EXERCISE INPUT Start Marker

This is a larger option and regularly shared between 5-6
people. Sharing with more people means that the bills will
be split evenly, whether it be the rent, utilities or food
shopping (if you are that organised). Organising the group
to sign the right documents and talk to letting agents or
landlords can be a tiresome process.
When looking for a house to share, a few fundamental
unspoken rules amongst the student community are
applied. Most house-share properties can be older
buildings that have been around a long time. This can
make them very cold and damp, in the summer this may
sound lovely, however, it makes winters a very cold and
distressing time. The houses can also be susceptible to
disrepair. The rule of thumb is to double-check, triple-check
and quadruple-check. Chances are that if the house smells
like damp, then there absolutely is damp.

EXERCISE INPUT End Marker

What is the number of lines above that contain the string "check"? Answer with the number alone.

**THE ANSWER:**
2